Short, thought-provoking play on the nature of death, child-parent relationships, and enduring impact

8689 ham image option 1 portrait sm
Ollie West plays Hamnet, Shakespeare's mysterious son.
Gianmarco Bresadola

Directed by Bush Moukarzel and Ben Kidd
Emerson Paramount Center
Sept. 20 – Oct. 7

Hamnet is a raw, intimate portrait of William Shakespeare’s only son who died at the age of 11 and has ever since been shrouded in mist. We don’t know much about him, and it’s likely he didn’t have a chance to interact much with his father. Yet, his existence is like a prism through which people have, for centuries, tried to glean further hints about the Bard’s internal musings. Tune the index of refraction, and we see the child himself, with his own dreams, his own foibles, his own demons — this is who appears on stage in Hamnet.

“I want to be Hamlet,” proclaims Hamnet (Ollie West) to the audience. Indeed, in the 16th century, those two names would have been completely interchangeable. Throughout the play, Hamnet demonstrates that he’s been practicing his lines as he runs through familiar scenes from Hamlet. With these touching, coltish efforts, West underscores Hamnet’s desperation for his father’s approval, the vulnerability of childhood, and bemusement at the adult world. Amongst these hefty themes, West demonstrates his versatility as an actor by sprinkling in welcome doses of humor.

Shakespeare makes an appearance in an...unusual fashion. The play is a kaleidoscope of visual effects, the primary one being that Hamnet is interacting with a green-screened version of his father. As a result, West is actually on stage alone almost the entire time, but his unwavering delivery makes it easy to forget the fact as West talks, plays ball, and dances alongside his incorporeal father. Although the technology is not new, I have not seen it leveraged to such an extent in a theatrical production. At first, it seemed a bit ungainly and superfluous, but when Shakespeare is explaining to Hamnet what it means “to be” or “not to be” and tells him to imagine two rooms, it clicks into place: Hamnet is already dead and he’s in the “not to be” room.

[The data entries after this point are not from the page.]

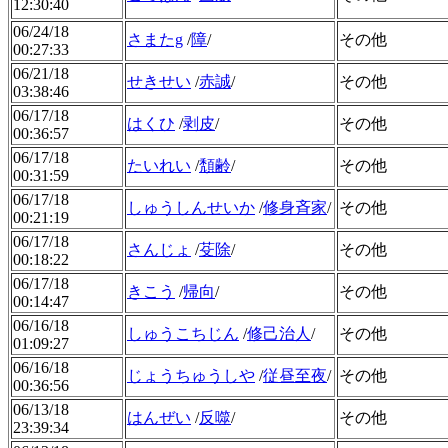
12:30:40
06/24/18
さまたg
/
障
/
その他
00:27:33
06/21/18
せきせい
/
赤誠
/
その他
03:38:46
06/17/18
はくひ
/
剥皮
/
その他
00:36:57
06/17/18
たいれい
/
頽齢
/
その他
00:31:59
06/17/18
しゅうしんせいか
/
修身斉家
/
その他
00:21:19
06/17/18
さんじょ
/
芟除
/
その他
00:18:22
06/17/18
きこう
/
帰向
/
その他
00:14:47
06/16/18
しゅうこちじん
/
修己治人
/
その他
01:09:27
06/16/18
じょうちゅうしや
/
従昼至夜
/
その他
00:36:56
06/13/18
はんぜい
/
反噬
/
その他
23:39:34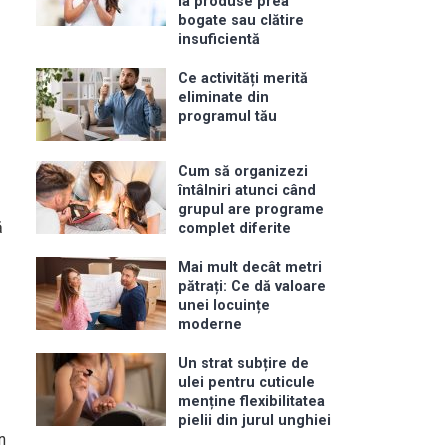
la produse prea
bogate sau clătire
insuficientă
Ce activități merită
eliminate din
programul tău
Cum să organizezi
întâlniri atunci când
grupul are programe
ă
complet diferite
Mai mult decât metri
pătrați: Ce dă valoare
unei locuințe
moderne
Un strat subțire de
ulei pentru cuticule
menține flexibilitatea
pielii din jurul unghiei
n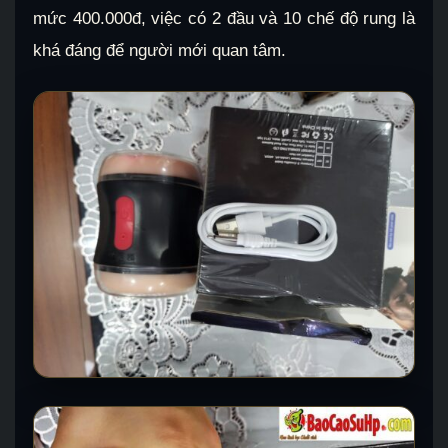
mức 400.000đ, việc có 2 đầu và 10 chế độ rung là
khá đáng để người mới quan tâm.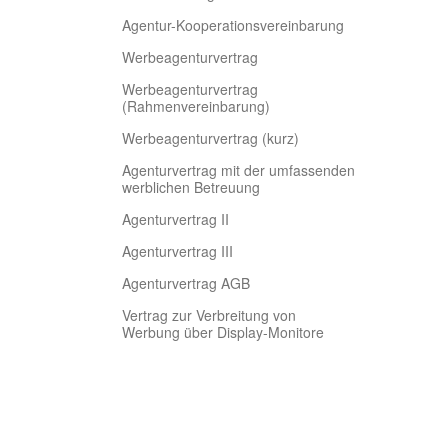
Agentur-Kooperationsvereinbarung
Werbeagenturvertrag
Werbeagenturvertrag
(Rahmenvereinbarung)
Werbeagenturvertrag (kurz)
Agenturvertrag mit der umfassenden
werblichen Betreuung
Agenturvertrag II
Agenturvertrag III
Agenturvertrag AGB
Vertrag zur Verbreitung von
Werbung über Display-Monitore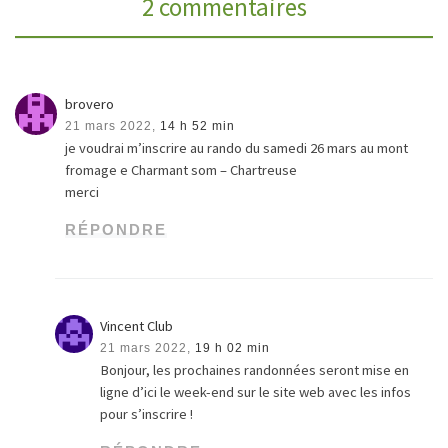
2 commentaires
brovero
21 mars 2022,
14 h 52 min
je voudrai m’inscrire au rando du samedi 26 mars au mont
fromage e Charmant som – Chartreuse
merci
RÉPONDRE
Vincent Club
21 mars 2022,
19 h 02 min
Bonjour, les prochaines randonnées seront mise en
ligne d’ici le week-end sur le site web avec les infos
pour s’inscrire !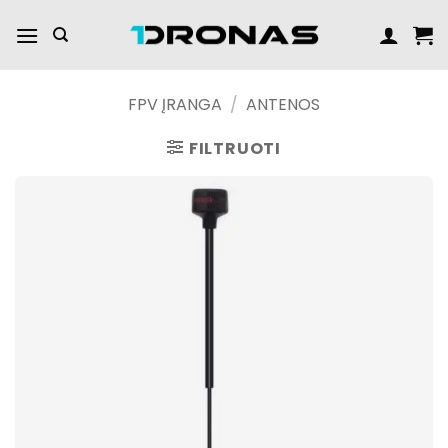
Praleisti
turinį
FPV ĮRANGA
/
ANTENOS
FILTRUOTI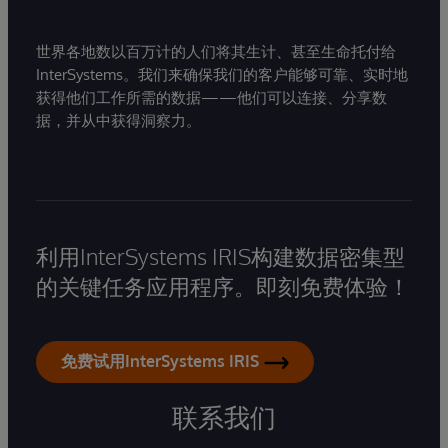
世界各地数以百万计的人们将其生计、甚至生命托付给
InterSystems。我们来确保我们的客户能够可靠、实时地
获得他们工作所需的数据——他们可以连接、分享数
据，并从中获得洞察力。
利用InterSystems IRIS构建数据密集型
的关键任务应用程序。即刻免费体验！
免费试用InterSystems IRIS
联系我们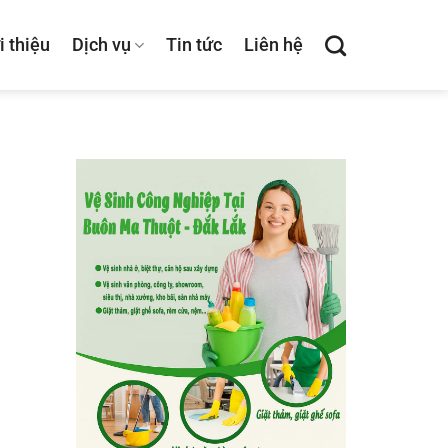
i thiệu
Dịch vụ
Tin tức
Liên hệ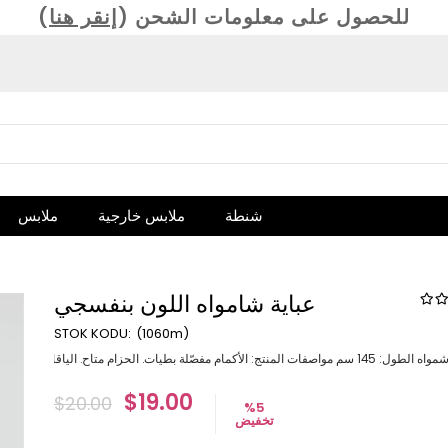
(للحصول على معلومات الشحن (
إنقر هنا
شنطة
ملابس خارجية
ملابس
عباية شامواه اللون بنفسجي
(1060m)
لمنتج: الأكمام مفصّلة بطيات. الحزام متاح. الياقات منقوشة.
$19.00
$20.00
%
5
تخفيض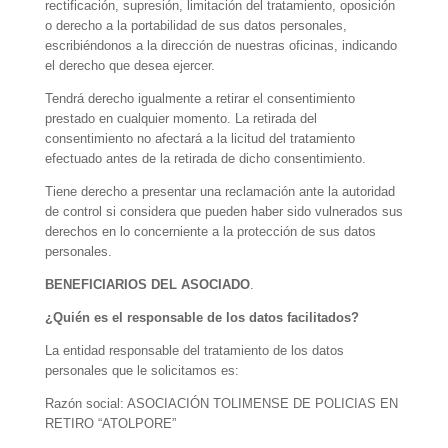
rectificación, supresión, limitación del tratamiento, oposición
o derecho a la portabilidad de sus datos personales,
escribiéndonos a la dirección de nuestras oficinas, indicando
el derecho que desea ejercer.
Tendrá derecho igualmente a retirar el consentimiento
prestado en cualquier momento. La retirada del
consentimiento no afectará a la licitud del tratamiento
efectuado antes de la retirada de dicho consentimiento.
Tiene derecho a presentar una reclamación ante la autoridad
de control si considera que pueden haber sido vulnerados sus
derechos en lo concerniente a la protección de sus datos
personales.
BENEFICIARIOS DEL ASOCIADO
.
¿Quién es el responsable de los datos facilitados?
La entidad responsable del tratamiento de los datos
personales que le solicitamos es:
Razón social: ASOCIACIÓN TOLIMENSE DE POLICIAS EN
RETIRO “ATOLPORE”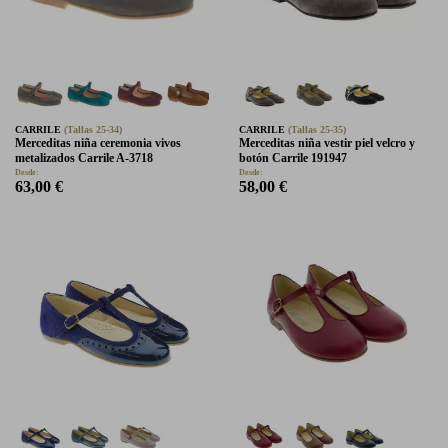
CARRILE
(Tallas 25-34)
CARRILE
(Tallas 25-35)
Merceditas niña ceremonia vivos
Merceditas niña vestir piel velcro y
metalizados Carrile A-3718
botón Carrile 191947
Desde:
Desde:
63,00 €
58,00 €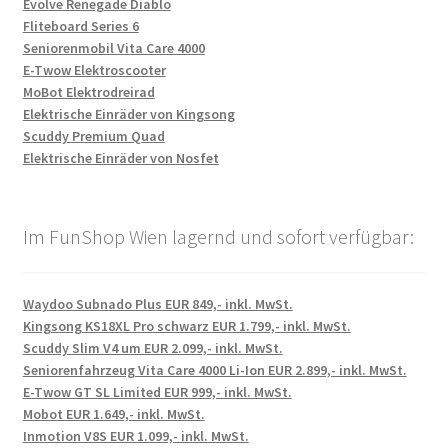
Evolve Renegade Diablo
Fliteboard Series 6
Seniorenmobil Vita Care 4000
E-Twow Elektroscooter
MoBot Elektrodreirad
Elektrische Einräder von Kingsong
Scuddy Premium Quad
Elektrische Einräder von Nosfet
Im FunShop Wien lagernd und sofort verfügbar:
Waydoo Subnado Plus EUR 849,- inkl. MwSt.
Kingsong KS18XL Pro schwarz EUR 1.799,- inkl. MwSt.
Scuddy Slim V4 um EUR 2.099,- inkl. MwSt.
Seniorenfahrzeug Vita Care 4000 Li-Ion EUR 2.899,- inkl. MwSt.
E-Twow GT SL Limited EUR 999,- inkl. MwSt.
Mobot EUR 1.649,- inkl. MwSt.
Inmotion V8S EUR 1.099,- inkl. MwSt.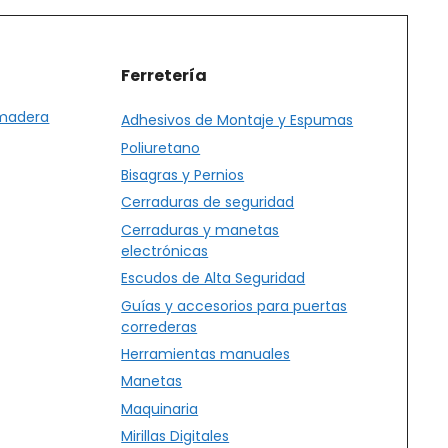
Ferretería
 madera
Adhesivos de Montaje y Espumas
Poliuretano
Bisagras y Pernios
Cerraduras de seguridad
Cerraduras y manetas
electrónicas
Escudos de Alta Seguridad
Guías y accesorios para puertas
correderas
Herramientas manuales
Manetas
Maquinaria
Mirillas Digitales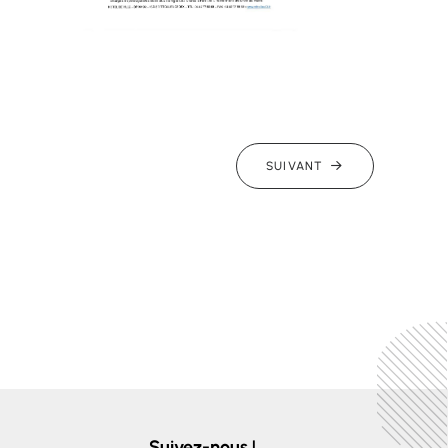
SUIVANT
Suivez-nous !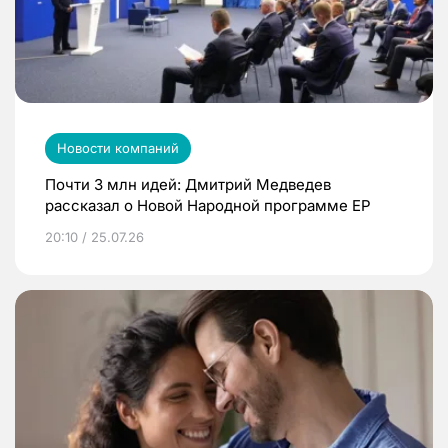
Новости компаний
Почти 3 млн идей: Дмитрий Медведев
рассказал о Новой Народной программе ЕР
20:10 / 25.07.26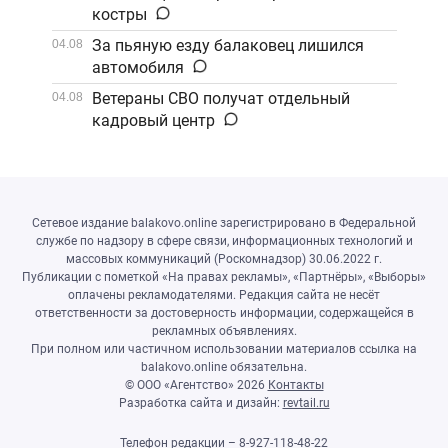
костры
За пьяную езду балаковец лишился
04.08
автомобиля
Ветераны СВО получат отдельный
04.08
кадровый центр
Сетевое издание balakovo.online зарегистрировано в Федеральной
службе по надзору в сфере связи, информационных технологий и
массовых коммуникаций (Роскомнадзор) 30.06.2022 г.
Публикации с пометкой «На правах рекламы», «Партнёры», «Выборы»
оплачены рекламодателями. Редакция сайта не несёт
ответственности за достоверность информации, содержащейся в
рекламных объявлениях.
При полном или частичном использовании материалов ссылка на
balakovo.online обязательна.
© ООО «Агентство»
2026
Контакты
Разработка сайта и дизайн:
revtail.ru
Телефон редакции – 8-927-118-48-22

As for the question of what Hamnet actually meant to Shakespeare, the play skirts around this point, coming close, poking it with a stick, but never taking it head on. Hamnet asks his father how many people die in his plays: 74. “How many of those are children?” Hamnet consults his smartphone for this question, too — no signal. Shakespeare swings from angry to gentle, from morose to jolly, finally entreating Hamnet to stop haunting him. At the end of the play, Shakespeare quotes a moving passage from King John on the grief of losing a child.

In spite of such moments, the play holds back from the viewer the satisfaction of sinking one’s teeth into explicit connections and strident conjectures; rather, it paints in broader, metaphysical strokes. Cruder aspects of the play, including vulgar language, on-stage vomiting, and nudity, distract from the deeper meaning that the play aspires to. The performance packs a lot into 60 minutes, and while it leaves more questions than it answers, it is full of a passionate intensity that has the potential to “make thy two eyes, like stars, start from their spheres.”